Maintenance & Monitoring
- If monitoring both CCR nodes from 1 datacenter, this might generate additional network traffic to be sent over the WAN link.
- Performing routine maintenance of a node (i.e. install service pack) might require you to failover to the secondary datacenter. This forces you to perform additional tasks for scheduled outages which might cause longer delays in restoring service back to the original datacenter.
- In most environments, the primary backup solution is located in the primary datacenter works on more than just Exchange. Exchange 2007 CCR allows you to take backups of the passive node using an Exchange-aware Volume Shadow Copy Service (VSS)-based solution.
- If taking a backup of the passive node from the primary datacenter, this will require a lot of additional network traffic over the WAN link during the backup cycle.

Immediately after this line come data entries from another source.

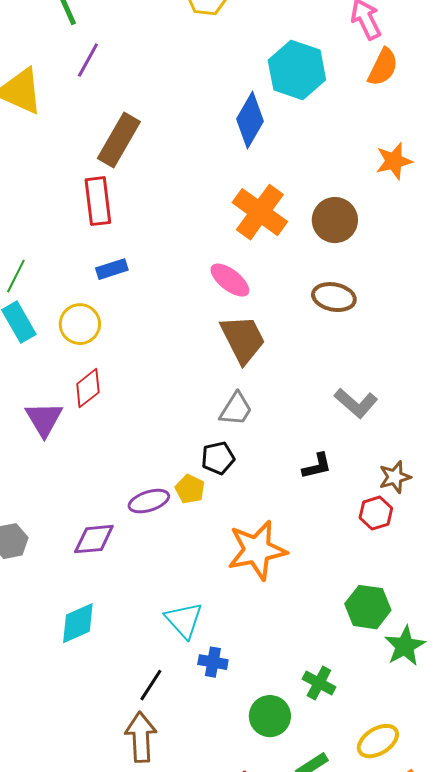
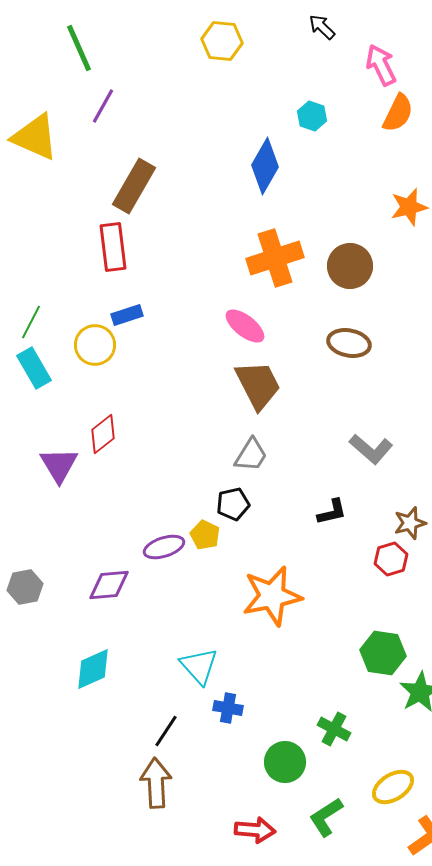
cyan hexagon: (297, 70) -> (312, 116), size x0.5
orange cross: (260, 212) -> (275, 258), turned 36
yellow circle: (80, 324) -> (95, 345), moved

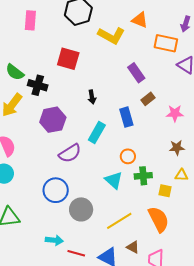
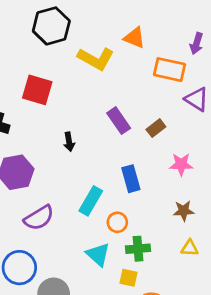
purple rectangle: (136, 73) -> (119, 121), moved
brown rectangle: (148, 99) -> (156, 128), moved
blue rectangle: (126, 117) -> (131, 179), moved
cyan rectangle: (97, 133) -> (91, 201), moved
yellow square: (165, 191) -> (128, 278), moved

- If you are backing up the passive node from the secondary datacenter but need to restore the data to a Recovery Storage Group (RSG) running in the primary datacenter, additional traffic would be generated. This traffic might require you to perform this restore outside of normal business hours, where in most RSG scenarios, the process can be done during normal business hours with no impact to production.
- If backing up the active node from the primary datacenter, the backup cycle has much more impact to those online production users and services whereas a backup of the passive node has no impact.

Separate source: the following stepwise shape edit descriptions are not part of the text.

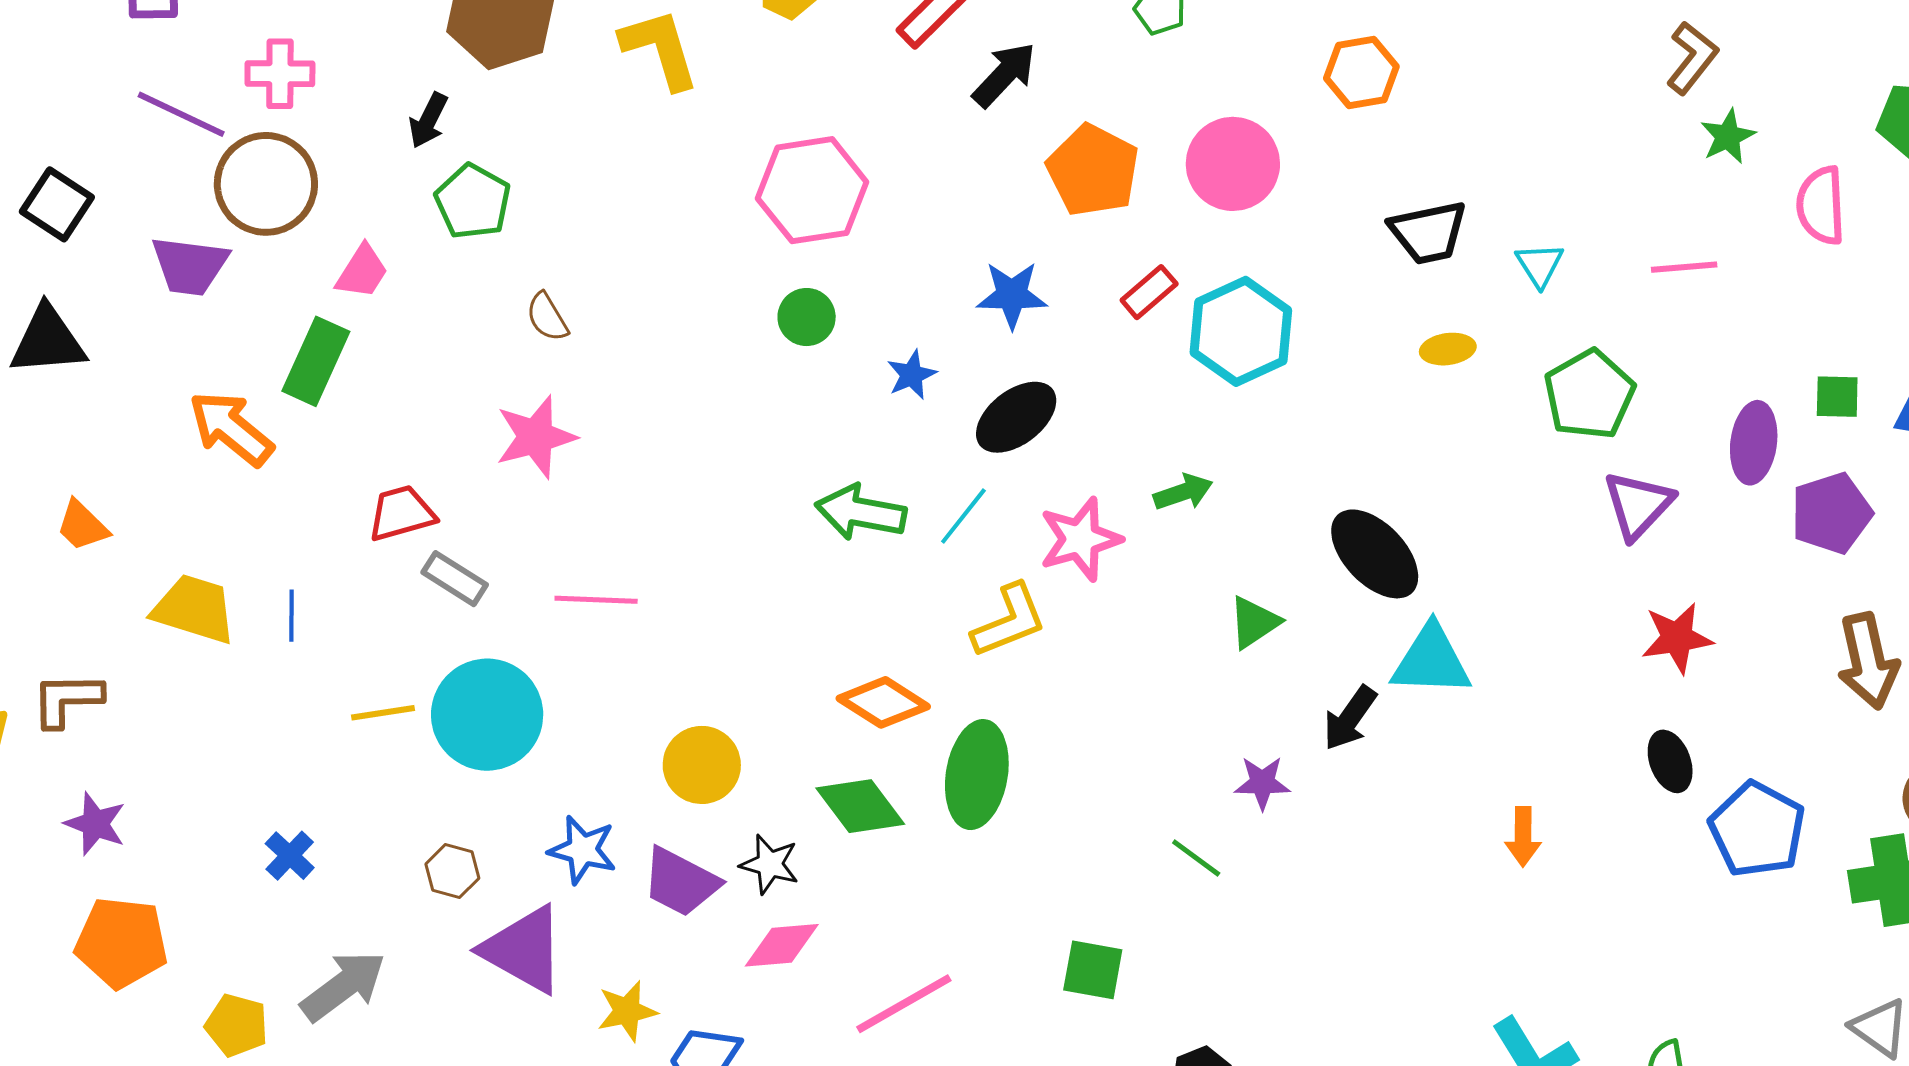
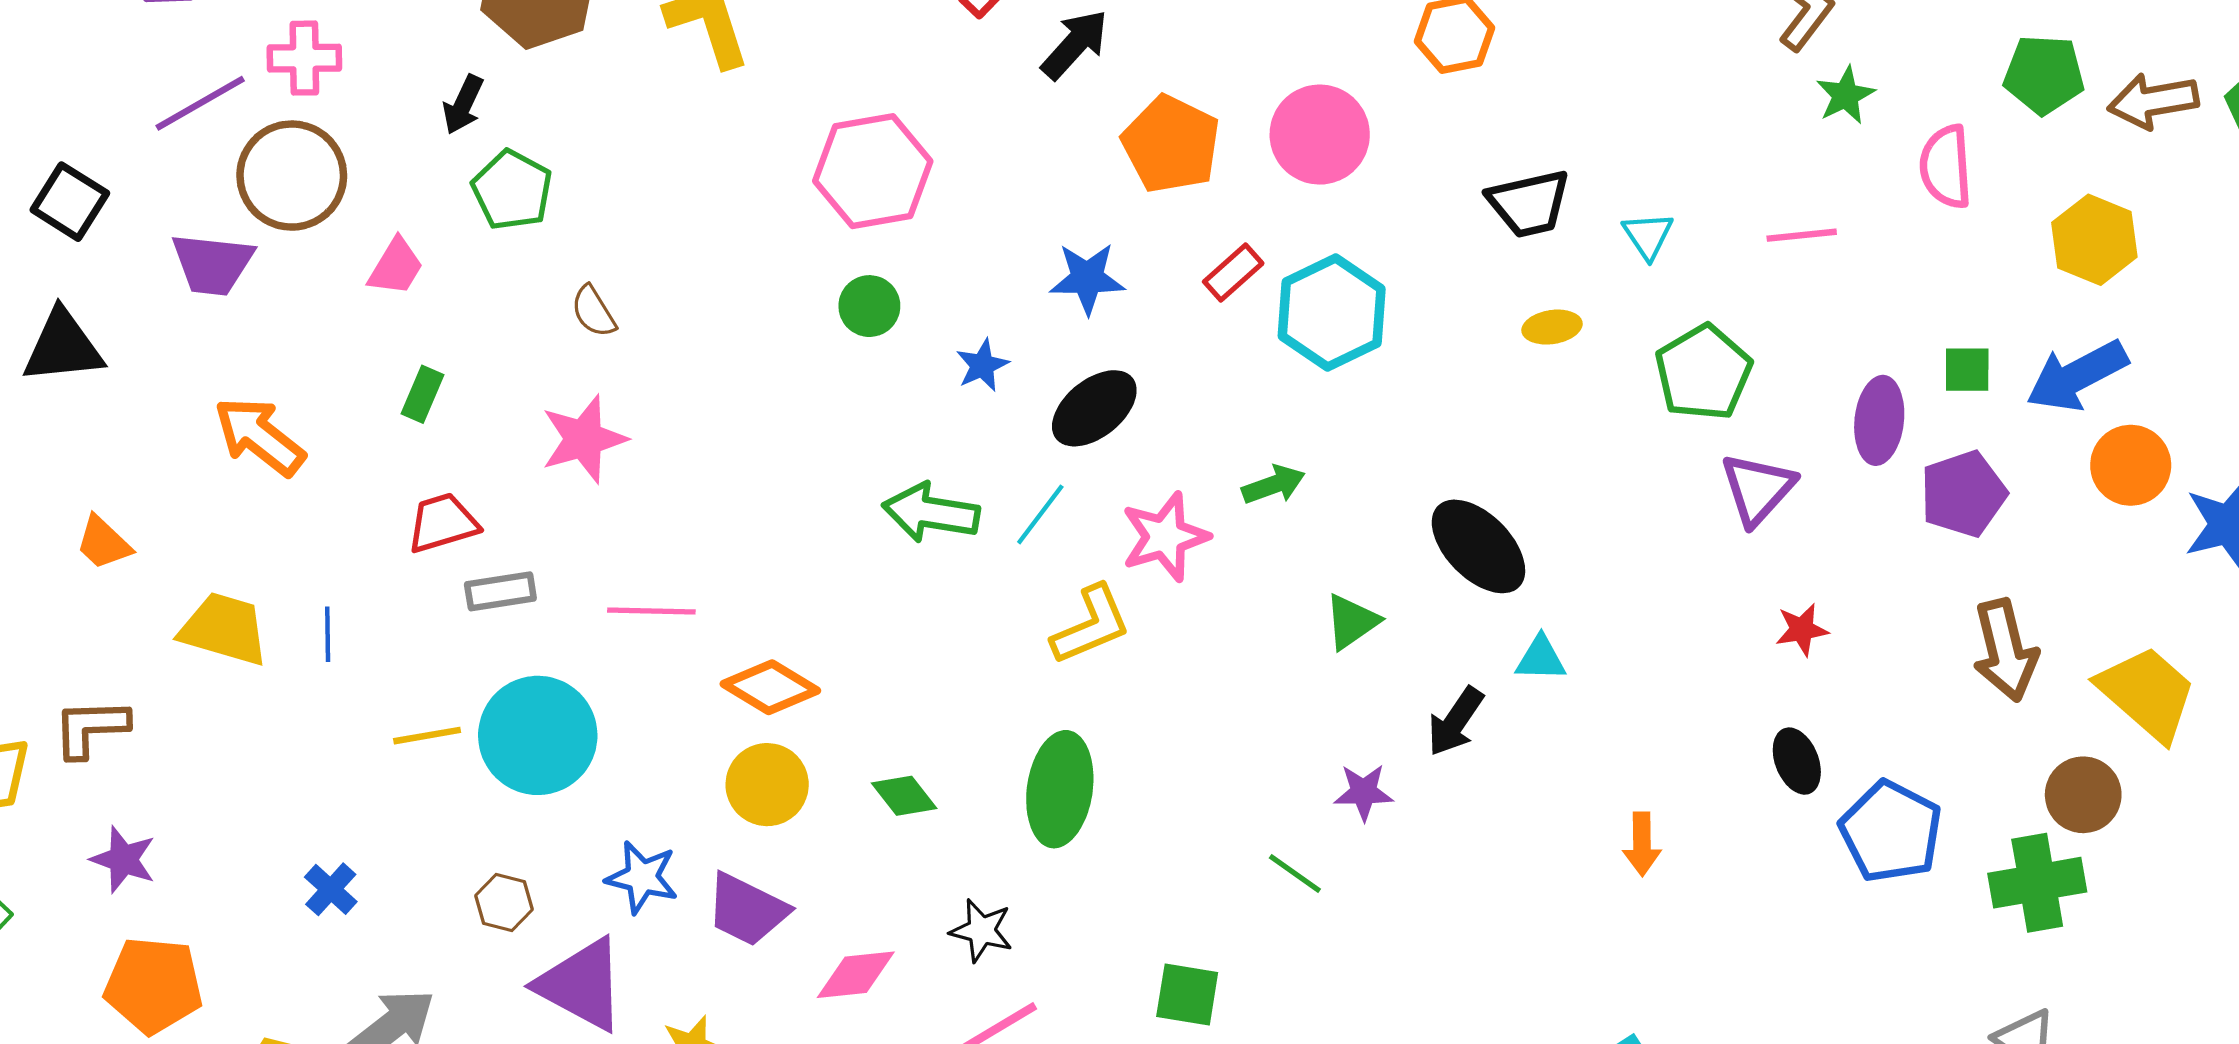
purple line: (181, 114) -> (200, 103), turned -54
green rectangle: (316, 361) -> (422, 394), moved, size x0.6
gray rectangle: (455, 579) -> (500, 591), turned -40
red star: (1677, 638) -> (1802, 630), size x0.7
cyan triangle: (1431, 660) -> (1541, 659), size x0.6
orange diamond: (883, 702) -> (770, 687), moved
green diamond: (860, 806) -> (904, 796), moved, size x0.7
black star: (770, 864) -> (981, 930), moved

Those considerations listed above are the common ones that I run into. You may find other considerations for this type of design as it applies to your environment. At this point, you might be asking, “OK, so what should I consider as a replacement option?” For most scenarios, the requirements are typically:
- To provide high availability & redundancy in primary datacenter
- Provide Site resiliency between 2 physical datacenters with minimal downtime and configuration required
- Have a simplistic design
- Reduced cost and overhead wherever possible
- Perform very few site failovers (only when required or once/twice a year)
With that in mind, here is a common solution:
This solution puts the CCR nodes in the primary datacenter and uses SCR to replicate the data to the secondary datacenter.
SCR can provide the remote datacenter failover capability that most are looking for. That might be a better solution than trying to geo-cluster a CCR server.